Immediate-Release Metformin Phase III Clinical Studies

In a U.S. double-blind clinical study of immediate-release metformin in patients with type 2 diabetes, a total of 141 patients received immediate-release metformin therapy (up to 2550 mg per day) and 145 patients received placebo. Adverse reactions reported in greater than 5% of the immediate-release metformin patients, and that were more common in immediate-release metformin than placebo-treated patients, are listed in Table 7.

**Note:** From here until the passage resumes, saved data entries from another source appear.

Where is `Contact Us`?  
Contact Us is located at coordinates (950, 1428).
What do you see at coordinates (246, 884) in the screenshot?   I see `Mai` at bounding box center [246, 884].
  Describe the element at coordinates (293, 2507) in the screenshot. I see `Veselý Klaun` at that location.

Table 7 Most Common Adverse Reactions (>5.0%) in a Placebo-Controlled Clinical Study of Immediate-Release Metformin Monotherapy*
Immediate-Release MetforminMonotherapy(n = 141) Placebo(n = 145)
Adverse Reaction % of Patients
Diarrhea 53.2 11.7
Nausea/Vomiting 25.5 8.3
Flatulence 12.1 5.5
Asthenia 9.2 5.5
Indigestion 7.1 4.1
Abdominal Discomfort 6.4 4.8
Headache 5.7 4.8

* Reactions that were more common in immediate-release metformin that placebo-treated patients

Diarrhea led to discontinuation of study medication in 6% of patients treated with immediate-release metformin. Additionally, the following adverse reactions were reported in ≥1.0 — ≤5.0% of immediate-release metformin patients and were more commonly reported with immediate-release metformin than placebo: abnormal stools, hypoglycemia, myalgia, lightheaded, dyspnea, nail disorder, rash, sweating increased, taste disorder, chest discomfort, chills, flu syndrome, flushing, palpitation.